Seven years.
Seven years is a long time for a game to be in the oven. Usually, when a solo passion project cooks for that long, it ends up being a bloated and outdated mess by the time it finally comes out.
Morbid Metal shouldn’t work. It started back in 2017 as Felix Schade’s college project, blew up on Reddit with a flashy combat clip, spawned a 10-person indie studio called Screen Juice, and somehow got picked up by Ubisoft. Add in a super generic “kill the rogue AI” sci-fi setting, and out expectations were pretty low. But after spending some time with the Early Access build, we have to admit:
The combat completely hooked us.

System Diagnostic
Real-time Shapeshifting: Seamlessly swap between distinct characters (Flux, Ekku, Vekta) mid-combo to juggle enemies and maximize damage.
Controller Bliss: We strongly feel this game was meant to be played with a controller.
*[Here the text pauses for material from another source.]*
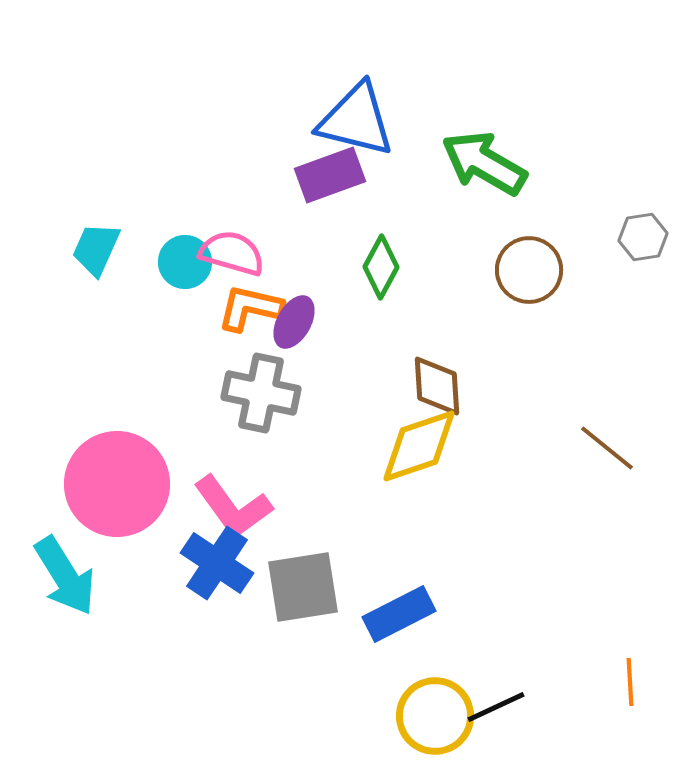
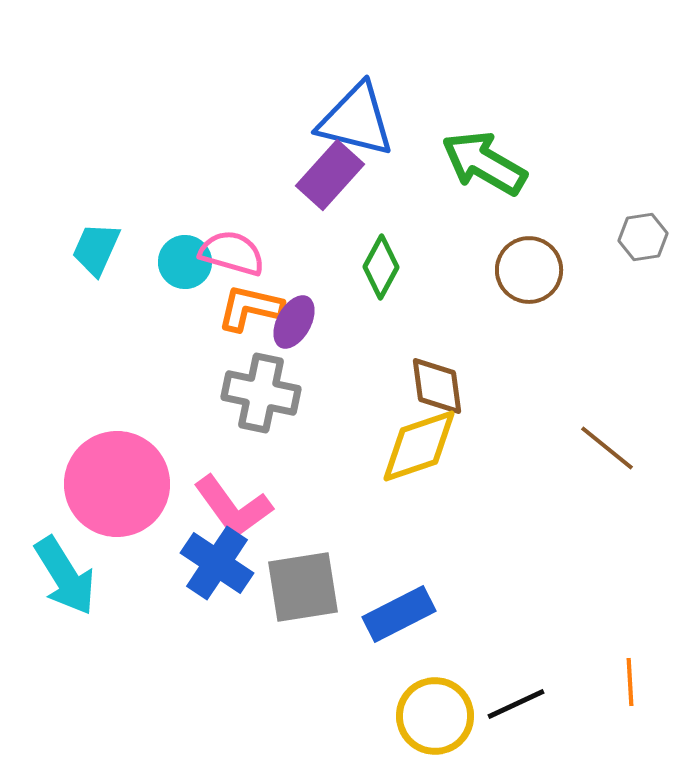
purple rectangle: rotated 28 degrees counterclockwise
brown diamond: rotated 4 degrees counterclockwise
black line: moved 20 px right, 3 px up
Everything is much more fluid and satisfying.
Roguelite Progression: Complete runs through biomes like the Sublime Garden and Steel Sanctuary, spending nano chips on permanent upgrades at the Void Hub.
Class Variety: Master highly specialized move-sets ranging from Flux’s single-target assassinations to Vekta’s ranged crowd control.
World: Beautiful, highly memorable biomes that often made us simply stop and enjoy the vistas
The Shapeshifting Slaughterhouse
Saving humanity is overrated. So, we don’t think the generic sci-fi story will blow your mind. Your actual job in Morbid Metal is sprinting through decaying maps, mashing out nasty attack strings, and dying. A lot.
You start in a hub called the Void, buy a few stat bumps using nano chips, and dive into the Sublime Garden. Standard roguelite loop. You run, die, then buy permanent upgrades at the Void Nexus, and you go again, hoping for a better outcome. But the meat on the bones here isn’t the loot, it’s…

Mastering the Dance
You don’t just pick a class at the start of a run. You hot-swap between three different characters right in the middle of a combo. You start with Flux, a squishy, teleporting assassin. Eventually, you unlock Ekku, a massive tank, and Vekta, who plays keep-away with gravity magic and shurikens.
All of the characters are highly unique and their special abilities and skills push you to try different things on the fly. To make things even more intense, you’re constantly encouraged to increase your rank by performing combos and killing enemies. Take damage – reduce the rank. It’s frantic, constantly keeping you on your toes.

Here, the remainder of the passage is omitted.